Nel mondo sono 321.593 i morti per coronavirus. La maggior parte negli Stati Uniti: 91.872, 1.500 nelle ultime 24 ore. Seguono Gran Bretagna (35.422) e Italia (32.169). In Brasile 1.179 morti in un giorno portano il totale dell’America Latina a quota 31.900. Il Perù sfiora i 100.000 contagiati. L’Oms: ‘niente euforia, il virus circola ancora’.

USA – I morti per coronavirus negli Stati Uniti sono stati 1.500 nelle ultime 24 ore. E’ quanto emerge dai dati della John Hopkins University, secondo la quale i casi complessivi sono 1,52 milioni con 91.845 decessi. Secondo le ultime proiezioni, i decessi per coronavirus negli Stati Uniti potrebbero raggiungere quota 113.000 alla metà di giugno.
Una media di 1.000 morti al giorno per i prossimi 25 giorni. 

BRASILE – Record di vittime per Covid-19 in un giorno in Brasile: nelle ultime 24 ore si registrano 1.179 morti, che portano la cifra totale a 17.971. Lo rivela il ministero della Salute. I nuovi contagi sono 17.408, per un totale di 271.628.

REGNO UNITO – Nuovo balzo di 545 morti nel bilancio ufficiale di giornata delle vittime del coronavirus nel Regno Unito, secondo l’aggiornamento del dicastero della Sanità citato dal ministro dell’Ambiente George Eustice nella conferenza stampa odierna a Downing Street. L’impennata, dopo i 160 di ieri, risente del recupero ormai consueto di dati non raccolti durante il weekend. Il totale dei decessi accertato con i tamponi sale così a 35.341. Mentre i contagi complessivi si assestano a 248.818, con curva confermata in flessione.

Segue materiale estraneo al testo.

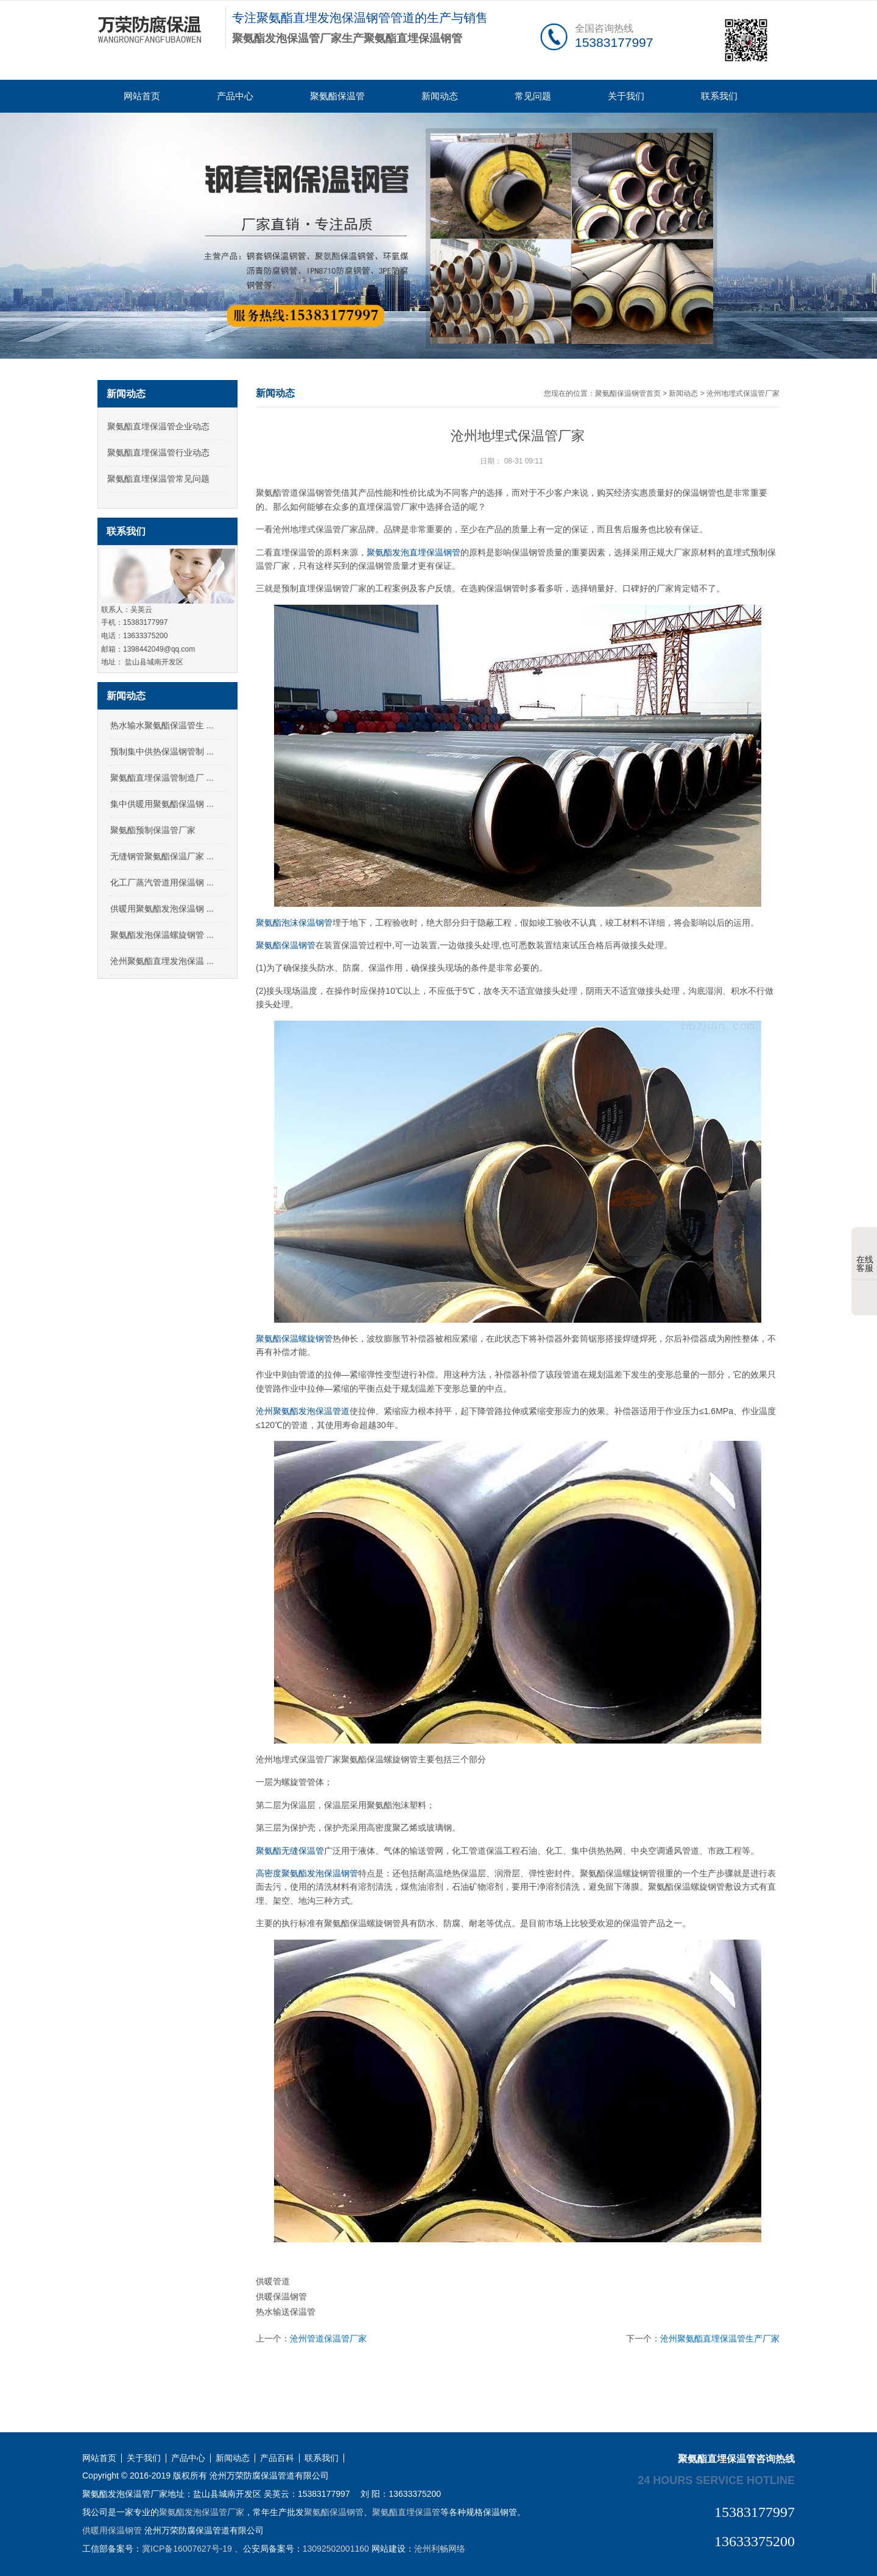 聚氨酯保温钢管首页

SPAGNA – Il governo spagnolo ha abrogato il divieto d’ingresso nel Paese, imposto oltre due mesi fa, per gli aerei e le navi passeggeri – ad eccezione di quelle da crociera, il cui attracco nei porti spagnoli è ancora vietato indipendentemente dal Paese da cui arrivino – provenienti dall’Italia. Rimane tuttavia in vigore, per tutti gli stranieri in arrivo nel Paese, l’obbligo di quarantena di 14 giorni imposto la settimana scorsa da Madrid. E il governo ha chiarito che la manterrà fino a quando durerà lo stato di emergenza, verosimilmente a metà giugno (oggi Sanchez ha accettato di prorogarlo di sole due altre settimane, e non di un mese, su pressione di Ciudadanos).

GRECIA – La Grecia riaprirà le sue frontiere al turismo il 15 giugno. Lo ha annunciato il premier Kiryakos Mitsotakis intervenendo ad un vertice quadrilaterale con Serbia, Bulgaria e Romania per fare il punto sulle prospettive di ripresa della regione dopo la pandemia di coronavirus. Mitsotakis, inoltre, si è detto d’accordo per la riapertura dei confini il primo giugno per i viaggi d’affari, i lavoratori stagionali e i componenti familiari residenti in altri Paesi.

RUSSIA – La Russia ha registrato 9.263 nuovi casi nelle ultime 24 ore, scendendo per il quarto giorno consecutivo sotto quota 10mila. Secondo la task force, il tasso di crescita giornaliera si è attestato al 3,2%, come il giorno prima. I morti totali sono 2.837 (115 in più in 24 ore), mentre il numero totale dei casi sale a 299.941, a un soffio dai 300mila. A Mosca, epicentro dell’epidemia, i nuovi casi sono stati 3.545, portando il conteggio nella capitale a 149.607; il tasso di crescita qui si è attestato al 2,4% rispetto al 2,3% del giorno prima. Mikhail Mishustin, intanto, è tornato a svolgere le funzioni di premier della Russia dopo che il 30 aprile aveva annunciato di essersi ammalato di Covid-19 e aveva momentaneamente lasciato la guida del governo al suo vice, Andrei Belousov.